Default 2/1/07 Deep Drop Fishing Report

Today was the greatest extreme long range deep drop wreck fishing trip in the 5 years we’ve been doing this fishing. We had a fair sea condition most of the day. It got a bit choppy during the afternoon segment and as we returned to The Bay the NE “washing machine” was just getting stirred up. I’m afraid it will be a while before we get out again. Here comes the big blow!!!

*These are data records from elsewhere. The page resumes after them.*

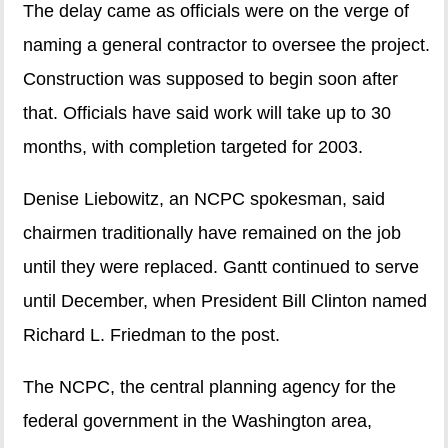
The delay came as officials were on the verge of
naming a general contractor to oversee the project.
Construction was supposed to begin soon after
that. Officials have said work will take up to 30
months, with completion targeted for 2003.
Denise Liebowitz, an NCPC spokesman, said
chairmen traditionally have remained on the job
until they were replaced. Gantt continued to serve
until December, when President Bill Clinton named
Richard L. Friedman to the post.
The NCPC, the central planning agency for the
federal government in the Washington area,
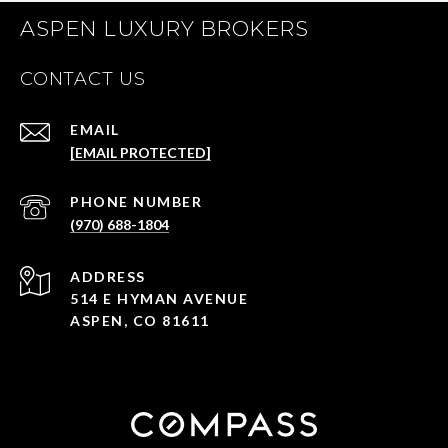
ASPEN LUXURY BROKERS
CONTACT US
EMAIL
[EMAIL PROTECTED]
PHONE NUMBER
(970) 688-1804
ADDRESS
514 E HYMAN AVENUE
ASPEN, CO 81611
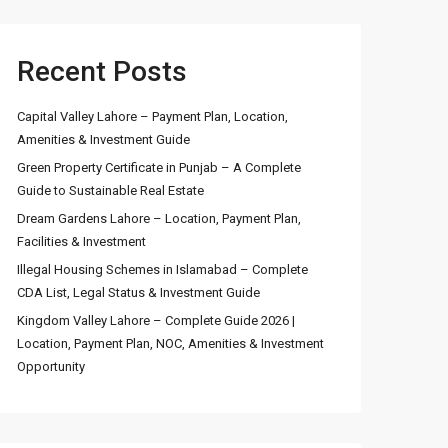
Recent Posts
Capital Valley Lahore – Payment Plan, Location,
Amenities & Investment Guide
Green Property Certificate in Punjab – A Complete
Guide to Sustainable Real Estate
Dream Gardens Lahore – Location, Payment Plan,
Facilities & Investment
Illegal Housing Schemes in Islamabad – Complete
CDA List, Legal Status & Investment Guide
Kingdom Valley Lahore – Complete Guide 2026 |
Location, Payment Plan, NOC, Amenities & Investment
Opportunity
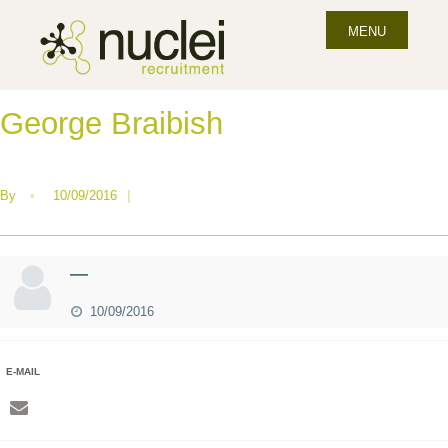
MENU
George Braibish
By
•
10/09/2016
|
—
10/09/2016
E-MAIL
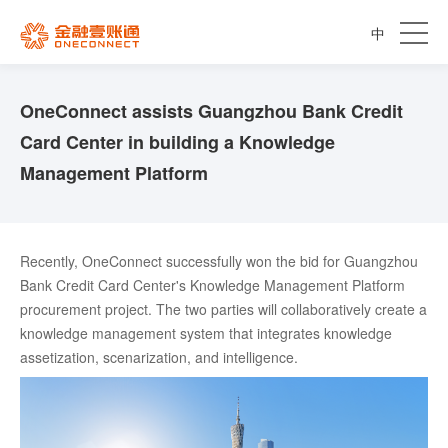
中
OneConnect assists Guangzhou Bank Credit
Card Center in building a Knowledge
Management Platform
Recently, OneConnect successfully won the bid for Guangzhou
Bank Credit Card Center's Knowledge Management Platform
procurement project. The two parties will collaboratively create a
knowledge management system that integrates knowledge
assetization, scenarization, and intelligence.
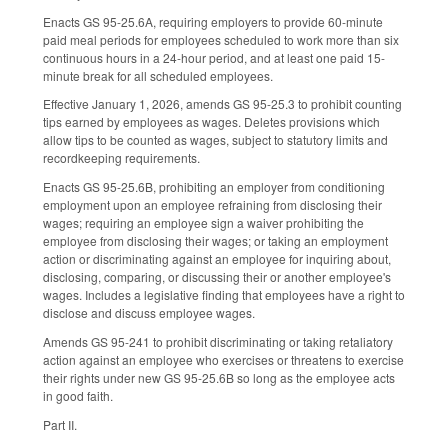
Enacts GS 95-25.6A, requiring employers to provide 60-minute
paid meal periods for employees scheduled to work more than six
continuous hours in a 24-hour period, and at least one paid 15-
minute break for all scheduled employees.
Effective January 1, 2026, amends GS 95-25.3 to prohibit counting
tips earned by employees as wages. Deletes provisions which
allow tips to be counted as wages, subject to statutory limits and
recordkeeping requirements.
Enacts GS 95-25.6B, prohibiting an employer from conditioning
employment upon an employee refraining from disclosing their
wages; requiring an employee sign a waiver prohibiting the
employee from disclosing their wages; or taking an employment
action or discriminating against an employee for inquiring about,
disclosing, comparing, or discussing their or another employee's
wages. Includes a legislative finding that employees have a right to
disclose and discuss employee wages.
Amends GS 95-241 to prohibit discriminating or taking retaliatory
action against an employee who exercises or threatens to exercise
their rights under new GS 95-25.6B so long as the employee acts
in good faith.
Part II.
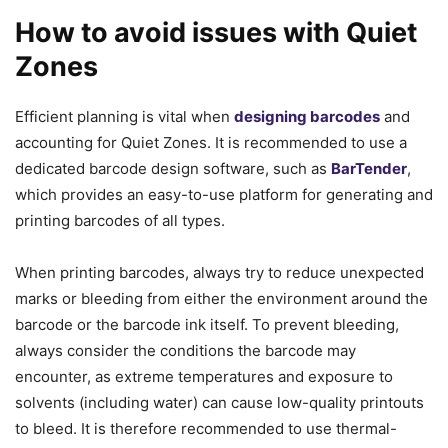
How to avoid issues with Quiet
Zones
Efficient planning is vital when
designing barcodes
and
accounting for Quiet Zones. It is recommended to use a
dedicated barcode design software, such as
BarTender
,
which provides an easy-to-use platform for generating and
printing barcodes of all types.
When printing barcodes, always try to reduce unexpected
marks or bleeding from either the environment around the
barcode or the barcode ink itself. To prevent bleeding,
always consider the conditions the barcode may
encounter, as extreme temperatures and exposure to
solvents (including water) can cause low-quality printouts
to bleed. It is therefore recommended to use thermal-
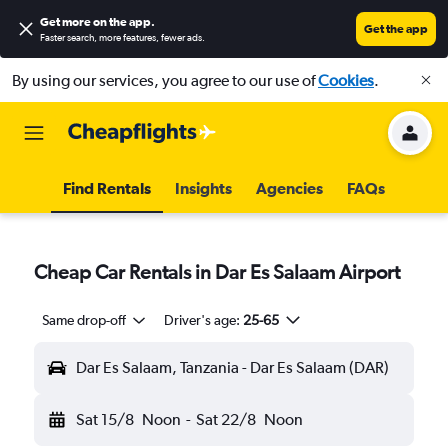
Get more on the app
.
Get the app
Faster search, more features, fewer ads.
By using our services, you agree to our use of
Cookies
.
Find Rentals
Insights
Agencies
FAQs
Cheap Car Rentals in Dar Es Salaam Airport
Same drop-off
Driver's age:
25-65
Dar Es Salaam, Tanzania - Dar Es Salaam (DAR)
Sat 15/8
Noon
-
Sat 22/8
Noon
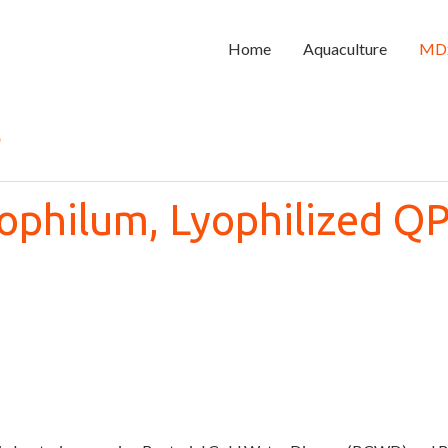
Home
Aquaculture
MD
s
ophilum, Lyophilized Q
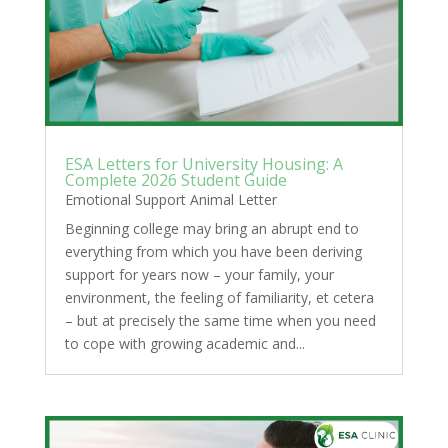
ESA Letters for University Housing: A
Complete 2026 Student Guide
Emotional Support Animal Letter
Beginning college may bring an abrupt end to
everything from which you have been deriving
support for years now – your family, your
environment, the feeling of familiarity, et cetera
– but at precisely the same time when you need
to cope with growing academic and...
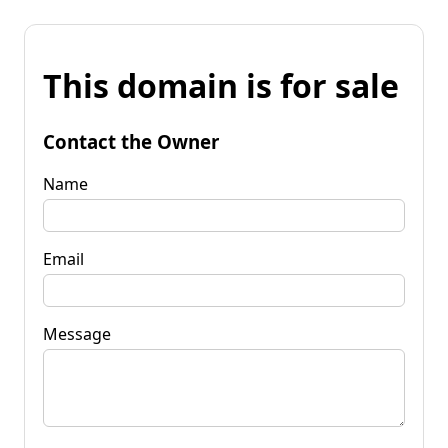
This domain is for sale
Contact the Owner
Name
Email
Message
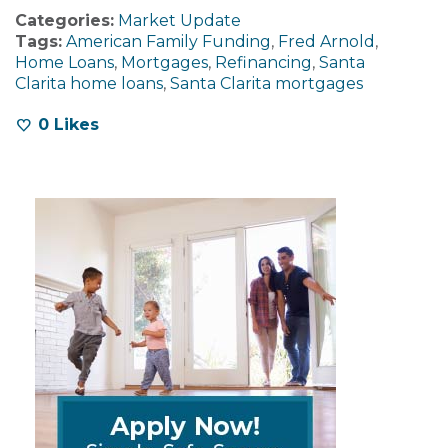
Categories:
Market Update
Tags:
American Family Funding
,
Fred Arnold
,
Home Loans
,
Mortgages
,
Refinancing
,
Santa
Clarita home loans
,
Santa Clarita mortgages
0
Likes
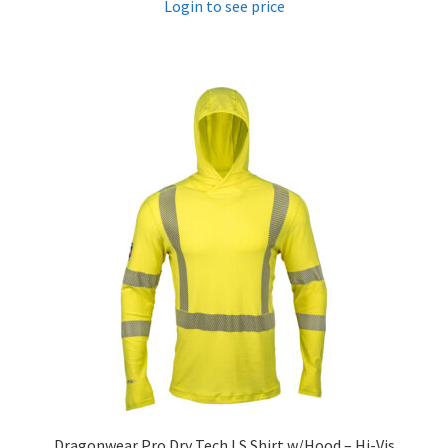
Login to see price
Dragonwear Pro Dry­ Tech LS Shirt w/Hood – Hi-Vis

This was our 4th extreme long range deep drop wreck fishing trip of the 2007 campaign. We were joined by 12 intrepid anglers, along with local all stars like world famous Mr. Jamal Esfahani of Virginia Beach, and the brothers Capt. Mark Wray and Capt. Steve “The Professor” Wray. Mr. T.J. Reiber served as 1st Mate. Oh yeah, don’t forget “Ralph” – a/k/a “Kidney Bean”. Note to you 2 folks who “missed the boat” and did not show up this morning – YOU BLEW IT!!!

We fished only one super secret wreck and whacked our limit of an amazing and absolutely incredible 350 keeper corpulent Black Sea Bass with alacrity. It was an excellent bite with multiple citations including THE TWO LARGEST BLACK SEA BASS ever caught aboard the “Jil Carrie” - at a whopping 7 pounds 7 ounces!!!! That’s right; both of them were 7 pounds 7 ounces!!!! We also released quite a few undersized BSB’s and Dawg Sharks. We also released a few Cunners and hideous Conger Eels.

I asked the crew if they were up for a little Guinea Pigging to try some new spots I had in mind for Blueline Tilefish and Grouper. They agreed and we fished 5 locations where we caught 40 enormous Blueline Tilefish (including our 1st 3 ever VA Citations) 6 portly Warsaw Groupers (our first of this species and our largest ever of 20 pounds), and 9 Winter Runner Bluefish. WHEW, what a day!!!

We were pleasantly surprised when Capt. Drew “Worm” Payne met us upon arrival back at the wharf at Long Bay Pointe Bait and Tackle with 3 hot pizzas for the crew! I think he was just looking for a skiing partner…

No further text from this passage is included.